My colleagues are developing a trading system that processes quite heavy stream of incoming transactions. Each transaction covers one Instrument (think bond or stock) and has some (now) unimportant properties. They are stuck with Java (< 8), so let’s stick to it:
 
 
 
 
 
 
 

class Instrument implements Serializable, Comparable<Instrument> {
    private final String name;

    public Instrument(String name) {
        this.name = name;
    }

    //...Java boilerplate

}

public class Transaction {
    private final Instrument instrument;

    public Transaction(Instrument instrument) {
        this.instrument = instrument;
    }

    //...Java boilerplate

}

Instrument will later be used as a key in HashMap, so for the future we pro-actively implement Comparable<Instrument>. This is our domain, now the requirements:

  1. Transactions come into the system and need to be processed (whatever that means), as soon as possible
  2. We are free to process them in any order
  3. …however transactions for the same instrument need to be processed sequentially in the exact same order as they came in.

Initial implementation was straightforward – put all incoming transactions into a queue (e.g. ArrayBlockingQueue) with a single consumer. This satisfies last requirement, since queue preserves strict FIFO ordering across all transactions. But such an architecture prevents concurrent processing of unrelated transactions for different instruments, thus wasting compelling throughput improvement. Not surprisingly this implementation, while undoubtedly simple, became a bottleneck.
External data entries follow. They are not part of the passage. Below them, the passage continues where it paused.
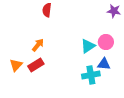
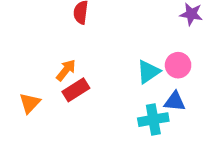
red rectangle: (36, 65) -> (76, 90), moved

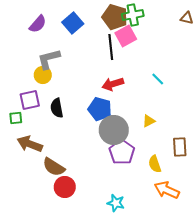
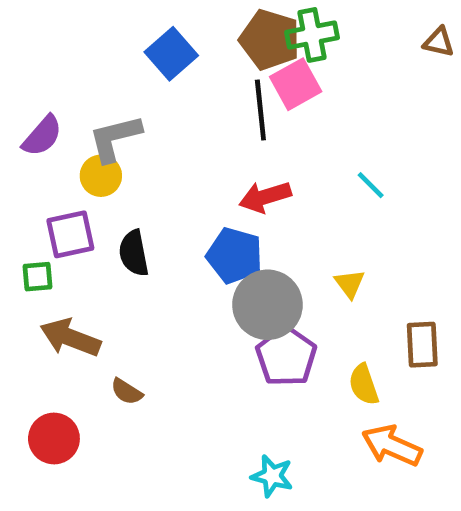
purple semicircle: (38, 24) -> (42, 136), moved
yellow triangle: (149, 121) -> (350, 284), turned -40
brown semicircle: (54, 167) -> (127, 392), size x0.6
red circle: (65, 187) -> (54, 438), moved

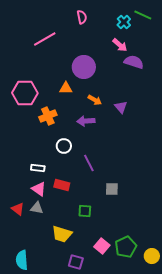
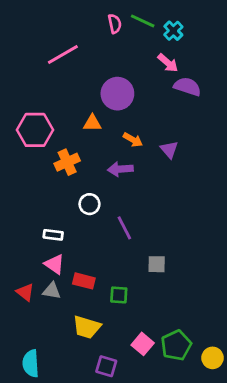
green line: (143, 15) -> (143, 21), moved
red rectangle: (62, 185) -> (84, 281), moved

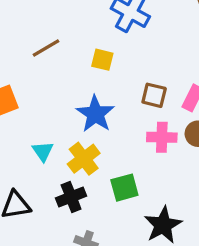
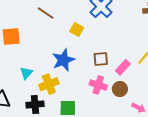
brown line: (46, 48) -> (46, 13), turned 48
brown square: (154, 95) -> (101, 59), turned -35

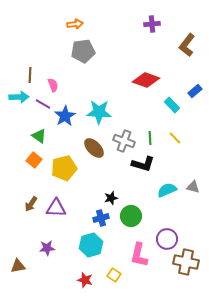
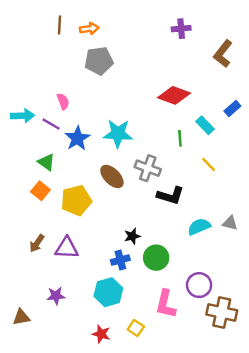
brown line: (30, 75) -> (59, 25), moved
green line: (150, 138) -> (180, 138), moved

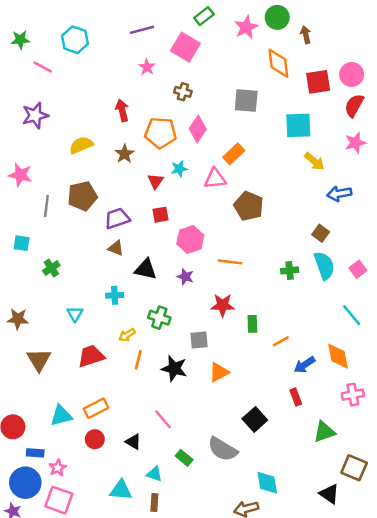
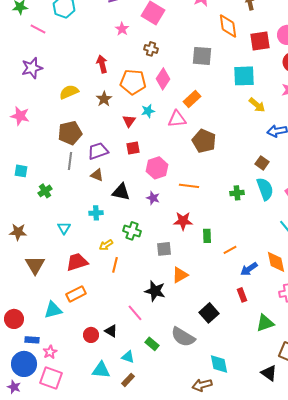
gray line: (46, 206) -> (70, 161), moved
black star: (174, 369) -> (155, 291), moved
orange rectangle: (96, 408) -> (76, 294), moved
red circle: (95, 439) -> (91, 335), moved
brown rectangle: (154, 503) -> (128, 380), turned 40

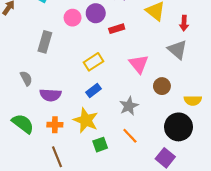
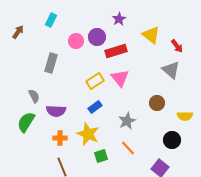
red arrow: (184, 23) -> (177, 46), turned -40
red rectangle: (117, 29) -> (116, 51), size x1.5
pink triangle: (139, 64) -> (120, 78), moved
green semicircle: (23, 124) -> (26, 122), moved, turned -95
black circle: (179, 127) -> (172, 140), size x0.7

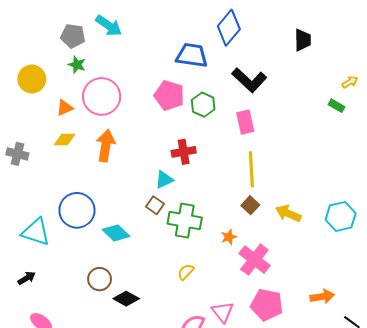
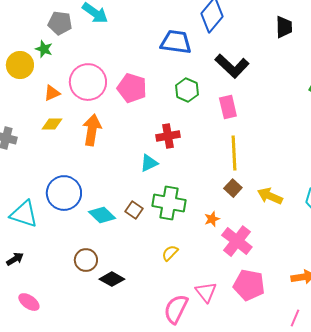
green star: (77, 65) -> (44, 49), moved
pink pentagon: (169, 95) -> (132, 88), moved
brown square: (155, 205) -> (134, 210), moved

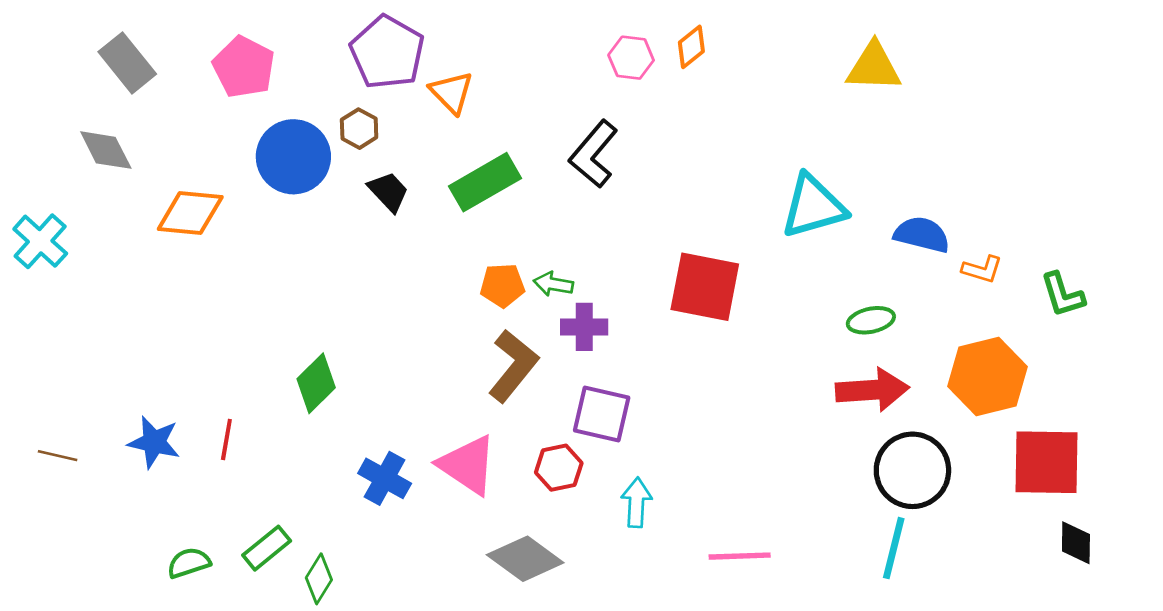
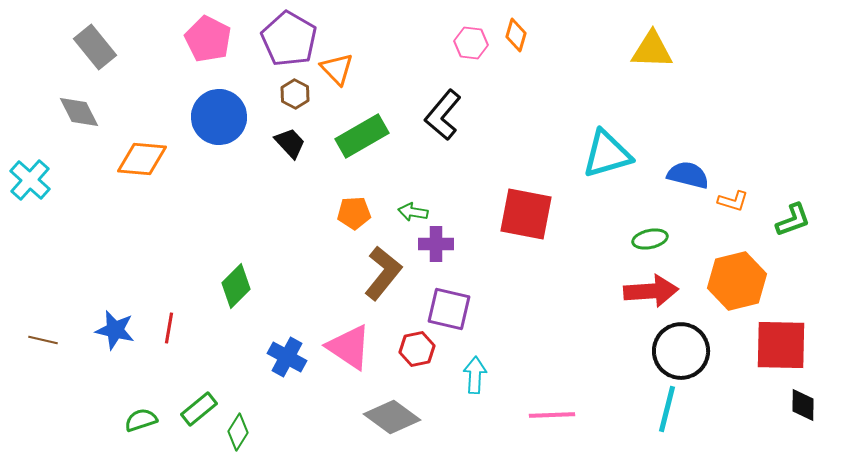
orange diamond: (691, 47) -> (516, 35), turned -36
pink pentagon: (244, 67) -> (208, 39), moved
brown hexagon: (359, 129) -> (295, 94), moved
orange pentagon: (502, 285) -> (354, 213), moved
green L-shape: (1063, 295) -> (793, 220), turned -93

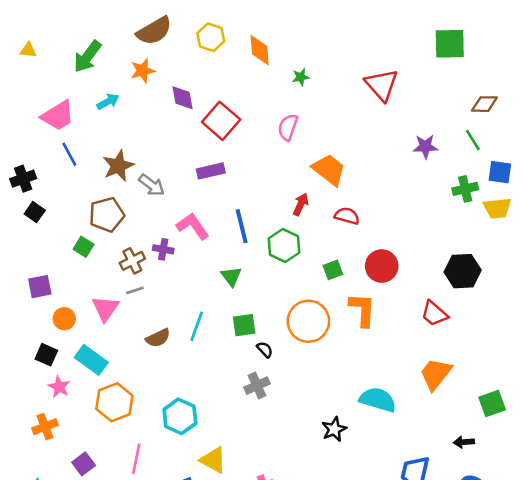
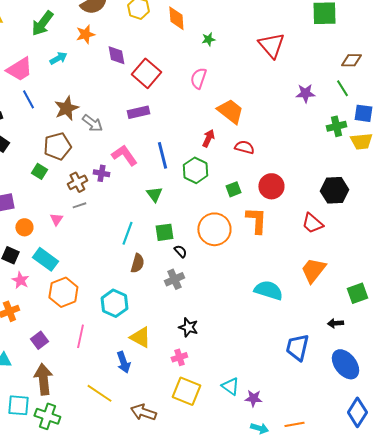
pink triangle: (105, 308) -> (56, 219), size x0.6
brown semicircle: (158, 338) -> (137, 263), moved, turned -48
black star: (334, 429) -> (188, 327), moved, turned -30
The first idea was to somehow split incoming transactions by instrument and process instruments individually. We came up with the following data structure:

priavate final ConcurrentMap<Instrument, Queue<Transaction>> queues = 
    new ConcurrentHashMap<Instrument, Queue<Transaction>>();

public void accept(Transaction tx) {
    final Instrument instrument = tx.getInstrument();
    if (queues.get(instrument) == null) {
        queues.putIfAbsent(instrument, new LinkedBlockingQueue<Transaction>());
    }
    final Queue<Transaction> queue = queues.get(instrument);
    queue.add(tx);
}

Yuck! But worst is yet to come. How do you make sure at most one thread processes each queue at a time? After all, otherwise two threads could pick up items from one queue (one instrument) and process them in reversed order, which is not allowed. The simplest case is to have a Thread per queue – this won’t scale, as we expect tens of thousands of different instruments. So we can have say N threads and let each of them handle a subset of queues, e.g. instrument.hashCode() % N tells us which thread takes care of given queue. But it’s still not perfect for three reasons:

  1. One thread must “observe” many queues, most likely busy-waiting, iterating over them all the time. Alternatively queue might wake up its parent thread somehow
  2. In worst case scenario all instruments will have conflicting hash codes, targeting only one thread – which is effectively the same as our initial solution
  3. It’s just damn complex! Beautiful code is not complex!

Implementing this monstrosity is possible, but hard and error-prone. Moreover there is another non-functional requirement: instruments come and go and there are hundreds of thousands of them over time. After a while we should remove entries in our map representing instruments that were not seen lately. Otherwise we’ll get a memory leak.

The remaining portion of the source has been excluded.